Development of high density uranium fuel
To reduce the enrichment of the fuel for high-performance research reactors, Uranium densities of 8-15g/cc are necessary. The most promising candidate for this new fuel type is based an an Uranium-Molybdenum alloy which will be used either in dispersion with Aluminum or in form of pure foils as so called "monolithic fuel".

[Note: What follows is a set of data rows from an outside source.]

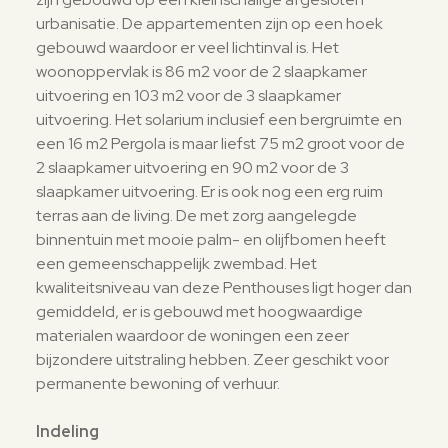
urbanisatie. De appartementen zijn op een hoek
gebouwd waardoor er veel lichtinval is. Het
woonoppervlak is 86 m2 voor de 2 slaapkamer
uitvoering en 103 m2 voor de 3 slaapkamer
uitvoering. Het solarium inclusief een bergruimte en
een 16 m2 Pergola is maar liefst 75 m2 groot voor de
2 slaapkamer uitvoering en 90 m2 voor de 3
slaapkamer uitvoering. Er is ook nog een erg ruim
terras aan de living. De met zorg aangelegde
binnentuin met mooie palm- en olijfbomen heeft
een gemeenschappelijk zwembad. Het
kwaliteitsniveau van deze Penthouses ligt hoger dan
gemiddeld, er is gebouwd met hoogwaardige
materialen waardoor de woningen een zeer
bijzondere uitstraling hebben. Zeer geschikt voor
permanente bewoning of verhuur.
Indeling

The high density fuel development working group of the FRM II has established heavy ion irradiation of fuel samples as a quick and reliable method to simulate the effects of months or years of in-pile irradiation of this new high density fuel. In contrast to in-pile irradiation, the samples are not activated after heavy ion irradiation and therefore can be examined within short time using normal laboratory equipment. In addition to these out-of-pile tests, complete test fuel plates are irradiated inside test reactors and afterwards examined in hot cells. These tests reveal the performance limits of the new Uranium-Molybdenum fuel.
Furthermore the development and industrialization of manufacturing methods is focused. All projects are accomplished in close cooperation with partners from the European HERACLES consortium (CEA, FRAMATOME (formerly AREVA-CERCA), SCK-CEN, ILL) alsio and the US Department of Energy (DOE).

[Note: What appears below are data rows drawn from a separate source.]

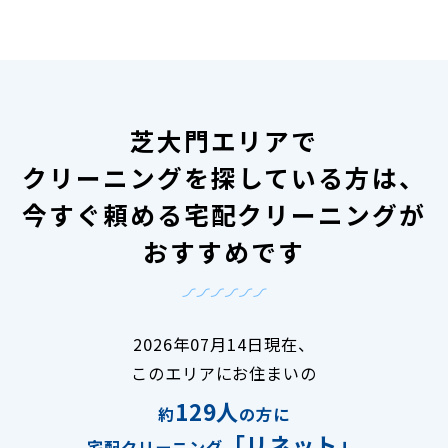
芝大門エリアで
クリーニングを探している方は、
今すぐ頼める宅配クリーニングが
おすすめです
2026年07月14日現在、
このエリアにお住まいの
129人
約
の方に
「リネット」
宅配クリーニング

Lattice dynamics around martensitic phase transformations
Explanation of the stability of the high-temperature bcc phases. Identification of the soft lattice modes driving the martensitic transformations. Microscopical dynamics of simple and complex viscous liquids and of glasses. Interplay of dynamics and function of biomolecules. Quantitative confirmation of the scaling laws in mode coupling theory. Inelastic scattering of neutrons, synchrotron radiation and light. Construction of a novel neutron resonance spin echo spectrometer at Laboratoire Léon Brillouin, Saclay. Quasi-elastic and inelastic X-ray scattering with neV resolution by recoilless nuclear resonance scattering of synchrotron radiation.

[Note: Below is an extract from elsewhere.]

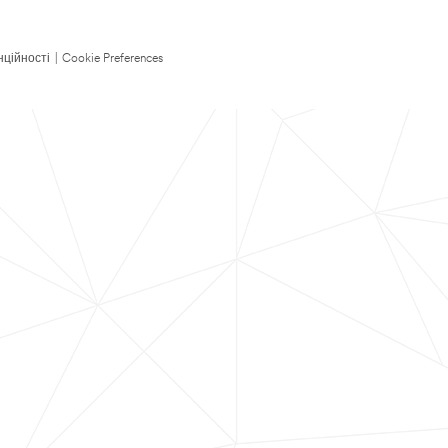
нційності
|
Cookie Preferences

Dynamics of ferromagnetic shape memory alloys
Ni2MnGa is the prototypical example of a Heusler alloy with a ferromagnetic phase that displays a structural transition from L21 austenite to modulated tetragonally distorted martensite. Large magnetocrystalline anisotropy and mobile twin boundaries enable macroscopic shape changes of up to 10% under external magnetic fields of about 1 Tesla. Applications for sensors, actuators or also cooling devices are within reach. For the first time single crystalline samples both in the austenite and martensite phases are available, and the measured phonon dispersion displays the potential landscape for the structural transition in fine detail.
Design and set up of the instrumentation at FRM II
Today 26 beamtube instruments are operational at FRM II , another 4 instruments are under construction. Besides the four members of the Heinz Maier-Leibnitz Zentrum (MLZ) the following institutions are engaged in the set-up and operation of the instruments at FRM II: the Max Planck Society, the universities of Aachen, Cologne, Darmstadt, Göttingen, Dresden and Augsburg and last, but not least the three universities located in Munich: Universität der Bundeswehr, Ludwig-Maximilians-Universität, and Technische Universität München, (the latter being one the of the partners of the MLZ).
Some of the instruments are worldwide unique, others the best of their kind. From the technological point of view all instruments are highly innovative.
At our existing irradiation facilities we produce radioisotopes for nuclear medicine and up to 15 tons of doped silicon per year. The prospective irradiation facility for uranium targets will allow to cover up to 50 % of the European demand for the radionuclide Tc-99m.
Today FRM II is considered as the most versatile research reactor.